By migrating to the Microsoft cloud, VolkerWessels employees can use a continuously updating dashboard to more efficiently manage IT and avoid outages. Liberated from drudge work, de Jong’s team leveraged cloud-based tools like Microsoft OneDrive and Microsoft Teams to help VolkerWessels’ 16,000 employees collaborate more dynamically, with each other and with clients, on mobile devices. “We used to have a gap between office workers and frontline workers in the field,” says Gerwin Plaggenmars, an engineering manager at VolkerWessels. “Now we have direct access to information and can collaborate with each other.”

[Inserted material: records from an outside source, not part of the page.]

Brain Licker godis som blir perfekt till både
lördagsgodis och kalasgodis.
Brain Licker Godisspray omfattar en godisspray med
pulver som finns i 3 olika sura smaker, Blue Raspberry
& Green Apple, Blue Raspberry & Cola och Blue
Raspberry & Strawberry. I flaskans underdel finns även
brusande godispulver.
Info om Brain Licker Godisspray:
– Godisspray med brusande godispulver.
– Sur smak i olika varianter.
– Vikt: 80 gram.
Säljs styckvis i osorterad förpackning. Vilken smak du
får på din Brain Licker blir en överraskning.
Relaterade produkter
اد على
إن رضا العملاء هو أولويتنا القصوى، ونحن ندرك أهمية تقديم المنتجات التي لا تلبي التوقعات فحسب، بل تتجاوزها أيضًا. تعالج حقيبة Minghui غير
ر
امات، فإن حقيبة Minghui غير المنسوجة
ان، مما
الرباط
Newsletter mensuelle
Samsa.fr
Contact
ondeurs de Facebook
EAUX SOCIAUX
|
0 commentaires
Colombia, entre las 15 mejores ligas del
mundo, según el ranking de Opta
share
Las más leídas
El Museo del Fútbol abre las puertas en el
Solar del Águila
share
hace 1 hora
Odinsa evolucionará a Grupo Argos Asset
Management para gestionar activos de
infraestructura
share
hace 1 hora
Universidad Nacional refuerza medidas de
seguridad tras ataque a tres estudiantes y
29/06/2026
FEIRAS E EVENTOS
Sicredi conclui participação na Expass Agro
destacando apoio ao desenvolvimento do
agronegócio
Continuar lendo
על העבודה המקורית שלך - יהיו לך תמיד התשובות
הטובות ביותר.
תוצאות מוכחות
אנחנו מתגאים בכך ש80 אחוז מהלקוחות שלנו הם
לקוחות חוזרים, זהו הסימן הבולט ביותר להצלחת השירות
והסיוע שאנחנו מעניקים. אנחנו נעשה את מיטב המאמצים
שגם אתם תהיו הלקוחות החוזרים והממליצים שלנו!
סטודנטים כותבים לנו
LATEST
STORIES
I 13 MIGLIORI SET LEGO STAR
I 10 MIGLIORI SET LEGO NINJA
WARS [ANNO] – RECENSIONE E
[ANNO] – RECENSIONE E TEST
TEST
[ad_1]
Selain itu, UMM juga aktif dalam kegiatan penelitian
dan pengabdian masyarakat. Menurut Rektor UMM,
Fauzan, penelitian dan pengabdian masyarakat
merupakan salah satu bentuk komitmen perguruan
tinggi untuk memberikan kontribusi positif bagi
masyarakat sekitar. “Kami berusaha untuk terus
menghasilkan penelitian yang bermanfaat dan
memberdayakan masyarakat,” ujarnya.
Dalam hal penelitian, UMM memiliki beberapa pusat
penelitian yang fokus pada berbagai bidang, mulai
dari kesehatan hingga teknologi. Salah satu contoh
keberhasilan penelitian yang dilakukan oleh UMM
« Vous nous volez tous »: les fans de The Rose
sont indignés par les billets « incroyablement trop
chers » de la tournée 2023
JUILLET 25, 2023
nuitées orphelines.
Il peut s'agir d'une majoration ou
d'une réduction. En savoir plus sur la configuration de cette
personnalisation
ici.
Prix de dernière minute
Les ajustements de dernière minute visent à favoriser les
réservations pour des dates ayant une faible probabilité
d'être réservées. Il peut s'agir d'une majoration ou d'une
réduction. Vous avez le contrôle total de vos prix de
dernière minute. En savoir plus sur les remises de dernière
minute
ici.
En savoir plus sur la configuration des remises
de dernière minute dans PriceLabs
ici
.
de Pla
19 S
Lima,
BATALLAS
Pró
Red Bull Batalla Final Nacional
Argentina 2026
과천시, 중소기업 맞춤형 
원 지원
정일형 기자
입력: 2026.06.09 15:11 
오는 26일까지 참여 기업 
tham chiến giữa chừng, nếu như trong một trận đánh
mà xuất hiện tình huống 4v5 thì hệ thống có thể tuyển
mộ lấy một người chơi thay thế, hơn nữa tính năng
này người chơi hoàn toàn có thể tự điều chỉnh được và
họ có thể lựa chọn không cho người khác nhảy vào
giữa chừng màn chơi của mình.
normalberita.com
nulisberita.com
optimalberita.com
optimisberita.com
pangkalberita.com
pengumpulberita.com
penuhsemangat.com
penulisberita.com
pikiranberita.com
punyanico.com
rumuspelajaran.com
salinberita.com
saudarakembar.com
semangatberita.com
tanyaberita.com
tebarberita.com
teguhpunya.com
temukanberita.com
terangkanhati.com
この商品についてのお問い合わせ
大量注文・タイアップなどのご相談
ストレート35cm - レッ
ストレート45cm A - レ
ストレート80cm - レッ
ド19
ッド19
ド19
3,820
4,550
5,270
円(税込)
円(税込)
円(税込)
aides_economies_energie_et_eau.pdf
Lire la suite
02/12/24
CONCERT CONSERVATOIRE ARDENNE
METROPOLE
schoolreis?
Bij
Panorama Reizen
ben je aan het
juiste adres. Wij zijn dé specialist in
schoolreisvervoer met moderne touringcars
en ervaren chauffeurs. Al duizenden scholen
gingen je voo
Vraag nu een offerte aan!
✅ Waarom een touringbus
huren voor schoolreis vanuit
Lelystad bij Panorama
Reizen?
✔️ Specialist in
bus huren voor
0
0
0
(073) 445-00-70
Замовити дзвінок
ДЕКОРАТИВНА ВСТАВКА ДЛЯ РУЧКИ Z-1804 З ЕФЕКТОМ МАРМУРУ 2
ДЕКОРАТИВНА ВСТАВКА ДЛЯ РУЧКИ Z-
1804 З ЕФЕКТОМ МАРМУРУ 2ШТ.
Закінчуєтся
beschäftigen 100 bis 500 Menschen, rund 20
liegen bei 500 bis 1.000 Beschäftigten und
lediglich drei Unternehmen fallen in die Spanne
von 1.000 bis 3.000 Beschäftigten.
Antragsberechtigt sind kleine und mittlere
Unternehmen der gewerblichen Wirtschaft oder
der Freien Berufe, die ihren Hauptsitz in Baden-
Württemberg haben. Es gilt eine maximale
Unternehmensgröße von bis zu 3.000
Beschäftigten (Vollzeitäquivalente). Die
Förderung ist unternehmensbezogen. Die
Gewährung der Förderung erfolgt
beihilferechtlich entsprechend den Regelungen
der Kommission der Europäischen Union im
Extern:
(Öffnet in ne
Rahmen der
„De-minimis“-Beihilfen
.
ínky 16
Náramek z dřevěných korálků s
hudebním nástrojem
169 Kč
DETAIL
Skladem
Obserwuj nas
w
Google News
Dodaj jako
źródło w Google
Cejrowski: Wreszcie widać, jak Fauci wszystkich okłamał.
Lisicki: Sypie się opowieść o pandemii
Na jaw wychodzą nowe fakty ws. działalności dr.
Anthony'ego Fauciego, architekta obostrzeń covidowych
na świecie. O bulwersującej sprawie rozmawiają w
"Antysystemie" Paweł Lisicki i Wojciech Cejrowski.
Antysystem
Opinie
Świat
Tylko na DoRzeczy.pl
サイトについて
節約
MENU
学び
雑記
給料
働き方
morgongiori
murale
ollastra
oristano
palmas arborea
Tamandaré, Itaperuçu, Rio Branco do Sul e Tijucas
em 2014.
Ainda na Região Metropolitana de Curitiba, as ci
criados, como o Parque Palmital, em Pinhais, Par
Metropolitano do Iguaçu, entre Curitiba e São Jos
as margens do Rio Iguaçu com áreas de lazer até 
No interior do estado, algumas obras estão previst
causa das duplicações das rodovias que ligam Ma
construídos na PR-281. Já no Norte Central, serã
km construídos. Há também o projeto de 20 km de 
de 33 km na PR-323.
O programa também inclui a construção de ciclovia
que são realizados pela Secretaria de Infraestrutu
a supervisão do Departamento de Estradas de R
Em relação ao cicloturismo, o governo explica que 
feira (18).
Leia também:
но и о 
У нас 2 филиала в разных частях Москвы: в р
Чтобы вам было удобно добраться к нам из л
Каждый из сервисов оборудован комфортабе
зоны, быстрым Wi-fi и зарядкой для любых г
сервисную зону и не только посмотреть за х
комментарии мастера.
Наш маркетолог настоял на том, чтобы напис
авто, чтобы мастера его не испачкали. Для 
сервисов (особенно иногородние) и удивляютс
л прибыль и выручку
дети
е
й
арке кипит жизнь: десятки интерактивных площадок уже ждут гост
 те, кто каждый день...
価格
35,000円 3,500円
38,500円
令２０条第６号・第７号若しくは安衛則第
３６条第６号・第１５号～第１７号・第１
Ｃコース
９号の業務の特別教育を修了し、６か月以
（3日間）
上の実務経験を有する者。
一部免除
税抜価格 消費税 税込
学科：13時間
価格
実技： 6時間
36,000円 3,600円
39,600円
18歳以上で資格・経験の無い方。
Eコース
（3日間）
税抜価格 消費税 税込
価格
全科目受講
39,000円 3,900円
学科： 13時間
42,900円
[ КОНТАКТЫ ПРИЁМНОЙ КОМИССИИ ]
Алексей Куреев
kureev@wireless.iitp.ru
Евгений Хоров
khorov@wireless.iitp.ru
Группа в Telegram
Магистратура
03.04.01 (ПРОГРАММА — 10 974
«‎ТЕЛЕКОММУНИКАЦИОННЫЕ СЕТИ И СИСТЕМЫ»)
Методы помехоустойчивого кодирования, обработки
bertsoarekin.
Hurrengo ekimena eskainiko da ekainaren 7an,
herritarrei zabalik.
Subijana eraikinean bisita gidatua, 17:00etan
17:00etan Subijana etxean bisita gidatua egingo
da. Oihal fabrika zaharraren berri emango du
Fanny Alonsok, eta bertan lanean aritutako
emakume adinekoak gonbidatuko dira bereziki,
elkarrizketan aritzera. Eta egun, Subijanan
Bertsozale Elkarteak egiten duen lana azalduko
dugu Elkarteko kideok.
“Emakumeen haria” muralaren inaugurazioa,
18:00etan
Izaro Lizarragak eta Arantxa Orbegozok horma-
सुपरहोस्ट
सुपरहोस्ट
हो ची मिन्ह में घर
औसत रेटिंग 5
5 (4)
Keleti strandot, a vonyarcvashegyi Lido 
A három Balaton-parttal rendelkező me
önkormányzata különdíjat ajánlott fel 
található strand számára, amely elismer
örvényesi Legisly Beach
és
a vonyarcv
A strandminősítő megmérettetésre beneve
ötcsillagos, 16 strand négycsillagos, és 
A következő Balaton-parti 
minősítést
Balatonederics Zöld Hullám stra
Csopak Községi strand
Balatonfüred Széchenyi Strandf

De Jong and René de Groot, the director of DigiBase, VolkerWessels’ digitization incubator, sought to make VolkerWessels an industry leader in technology. VolkerWessels partnered with Microsoft to develop software that allows employees to collaborate with colleagues and clients across devices using AR glasses and 3-D models. “We shifted from piles of drawings to data-rich, object-based workflows,” de Groot says.

The speed of VolkerWessels’ transformation stunned de Jong, who remembers being subsumed by servers and wires. “Ten years ago I couldn’t dream that I’d be able to show a complete building in 3-D,” he says.

The benefits of digital transformation are real and powerful, but they aren’t preordained. It’s easy for leaders to become awe-struck by new tools and forget that people, not technologies, create enduring change. To ensure that a digital transformation empowers the whole organization, employees should be encouraged to use cloud tools to develop cross-team collaborations, pursue bold projects and challenge old ways of working. It was the pairing of cloud technologies with reimagined workstreams that allowed workers at Corona and VolkerWessels to tap new sources of creativity and transform IT into a nexus of innovation.

“The cloud is the magic in the digital transformation,” Spataro says. “It breaks down the divide between technology and people so they can create new capabilities together.”